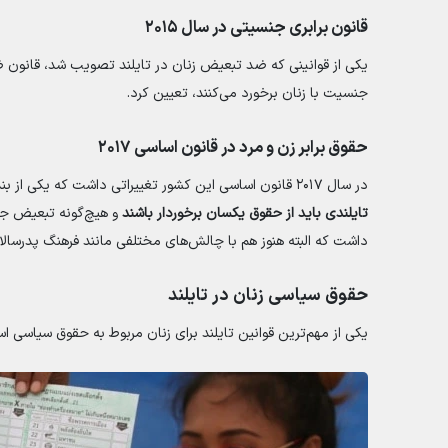
قانون برابری جنسیتی در سال ۲۰۱۵
یکی از قوانینی که ضد تبعیض زنان در تایلند تصویب شد، قانون ض
جنسیت با زنان برخورد می‌کنند، تعیین کرد.
حقوق برابر زن و مرد در قانون اساسی ۲۰۱۷
در سال ۲۰۱۷ قانون اساسی این کشور تغییراتی داشت که یکی از بندهای آن،
تایلندی باید از حقوق یکسان برخوردار باشند
و هیچ‌گونه تبعیض جن
داشت که البته هنوز هم با چالش‌های مختلفی مانند فرهنگ پدرسالارا
حقوق سیاسی زنان در تایلند
یکی از مهم‌ترین قوانین تایلند برای زنان مربوط به حقوق سیاسی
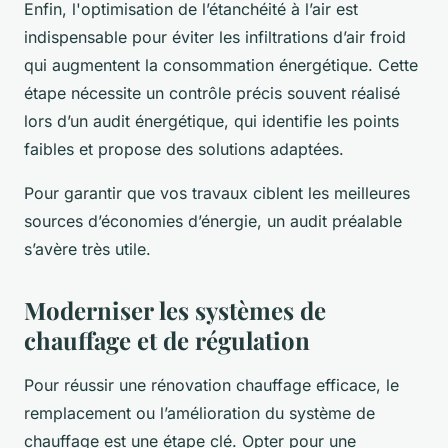
Enfin, l'optimisation de l’étanchéité à l’air est
indispensable pour éviter les infiltrations d’air froid
qui augmentent la consommation énergétique. Cette
étape nécessite un contrôle précis souvent réalisé
lors d’un audit énergétique, qui identifie les points
faibles et propose des solutions adaptées.
Pour garantir que vos travaux ciblent les meilleures
sources d’économies d’énergie, un audit préalable
s’avère très utile.
Moderniser les systèmes de
chauffage et de régulation
Pour réussir une rénovation chauffage efficace, le
remplacement ou l’amélioration du système de
chauffage est une étape clé. Opter pour une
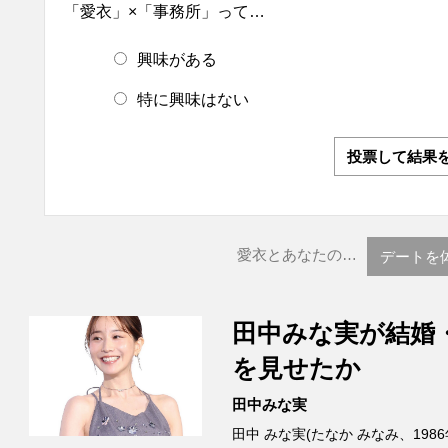
「愛衣」×「事務所」って…
興味がある
特に興味はない
投票して結果
愛衣とあなたの…
デートを体
田中みな実が結婚
を見せたか
田中みな実
田中 みな実(たなか みなみ、198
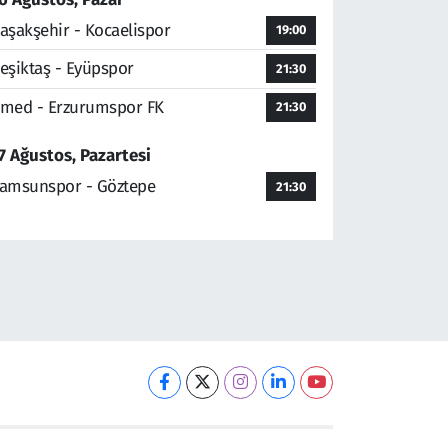
aşakşehir - Kocaelispor
19:00
eşiktaş - Eyüpspor
21:30
med - Erzurumspor FK
21:30
7 Ağustos, Pazartesi
amsunspor - Göztepe
21:30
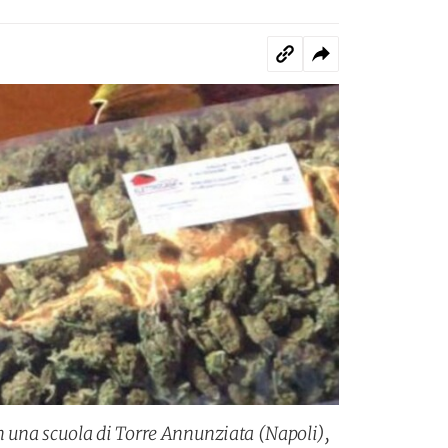
n una scuola di Torre Annunziata (Napoli),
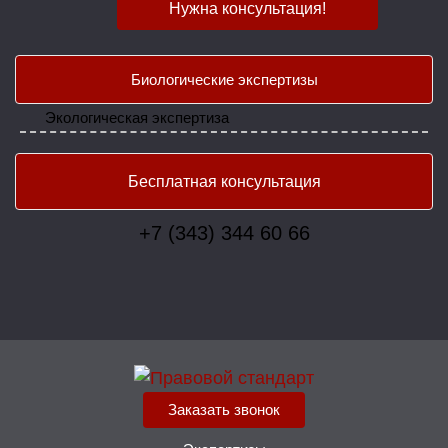
Нужна консультация!
Биологические экспертизы
Экологическая экспертиза
Бесплатная консультация
+7 (343) 344 60 66
Заказать звонок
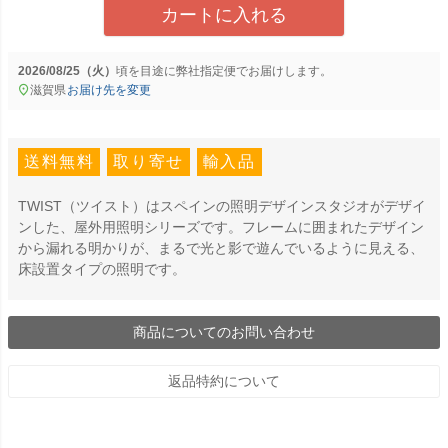
カートに入れる
2026/08/25（火）
に
弊社指定便
でお届けします。
滋賀県
お届け先を変更
送料無料
取り寄せ
輸入品
TWIST（ツイスト）はスペインの照明デザインスタジオがデザイ
ンした、屋外用照明シリーズです。フレームに囲まれたデザイン
から漏れる明かりが、まるで光と影で遊んでいるように見える、
床設置タイプの照明です。
商品についてのお問い合わせ
返品特約について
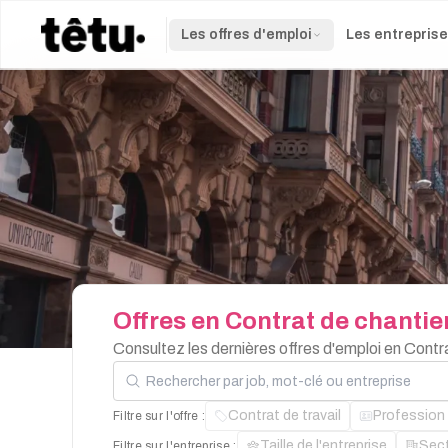
Les offres d'emploi
Les entrepris
Offres
en
Contrat
de
chantie
Consultez les dernières offres d'emploi en Contr
Rechercher par job, mot-clé ou entreprise
Contrat de travail
Profession
Filtre sur l'offre :
Taille de l'entreprise
Sec
Filtre sur l'entreprise :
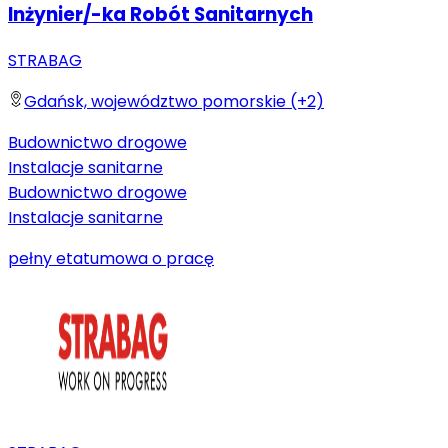
Inżynier/-ka Robót Sanitarnych
STRABAG
Gdańsk, województwo pomorskie (+2)
Budownictwo drogowe
Instalacje sanitarne
Budownictwo drogowe
Instalacje sanitarne
pełny etat
umowa o pracę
------------------------
**Try it:** Only the pictures are dropped. Otherwise, write out the listing exactly.

**Result of the task:**
قانون برابری جنسیتی در سال ۲۰۱۵
یکی از قوانینی که ضد تبعیض زنان در تایلند تصویب شد، قانون ض
جنسیت با زنان برخورد می‌کنند، تعیین کرد.
حقوق برابر زن و مرد در قانون اساسی ۲۰۱۷
در سال ۲۰۱۷ قانون اساسی این کشور تغییراتی داشت که یکی از بندهای آن،
تایلندی باید از حقوق یکسان برخوردار باشند
و هیچ‌گونه تبعیض جن
داشت که البته هنوز هم با چالش‌های مختلفی مانند فرهنگ پدرسالارا
حقوق سیاسی زنان در تایلند
یکی از مهم‌ترین قوانین تایلند برای زنان مربوط به حقوق سیاسی
Enfin, l'optimisation de l’étanchéité à l’air est
indispensable pour éviter les infiltrations d’air froid
qui augmentent la consommation énergétique. Cette
étape nécessite un contrôle précis souvent réalisé
lors d’un audit énergétique, qui identifie les points
faibles et propose des solutions adaptées.
Pour garantir que vos travaux ciblent les meilleures
sources d’économies d’énergie, un audit préalable
s’avère très utile.
Moderniser les systèmes de
chauffage et de régulation
Pour réussir une rénovation chauffage efficace, le
remplacement ou l’amélioration du système de
chauffage est une étape clé. Opter pour une
「愛衣」×「事務所」って…
興味がある
特に興味はない
投票して結果
愛衣とあなたの…
デートを体
田中みな実が結婚
を見せたか
田中みな実
田中 みな実(たなか みなみ、198
aşakşehir - Kocaelispor
19:00
eşiktaş - Eyüpspor
21:30
med - Erzurumspor FK
21:30
7 Ağustos, Pazartesi
amsunspor - Göztepe
21:30
n una scuola di Torre Annunziata (Napoli),
Нужна консультация!
Биологические экспертизы
Экологическая экспертиза
Бесплатная консультация
+7 (343) 344 60 66
Заказать звонок
カートに入れる
2026/08/25（火）
に
弊社指定便
でお届けします。
滋賀県
お届け先を変更
送料無料
取り寄せ
輸入品
TWIST（ツイスト）はスペインの照明デザインスタジオがデザイ
ンした、屋外用照明シリーズです。フレームに囲まれたデザイン
から漏れる明かりが、まるで光と影で遊んでいるように見える、
床設置タイプの照明です。
商品についてのお問い合わせ
返品特約について
Les offres d'emploi
Les entrepris
Offres
en
Contrat
de
chantie
Consultez les dernières offres d'emploi en Contr
Rechercher par job, mot-clé ou entreprise
Contrat de travail
Profession
Filtre sur l'offre :
Taille de l'entreprise
Sec
Filtre sur l'entreprise :
Inżynier/-ka Robót Sanitarnych
STRABAG
Gdańsk, województwo pomorskie (+2)
Budownictwo drogowe
Instalacje sanitarne
Budownictwo drogowe
Instalacje sanitarne
pełny etat
umowa o pracę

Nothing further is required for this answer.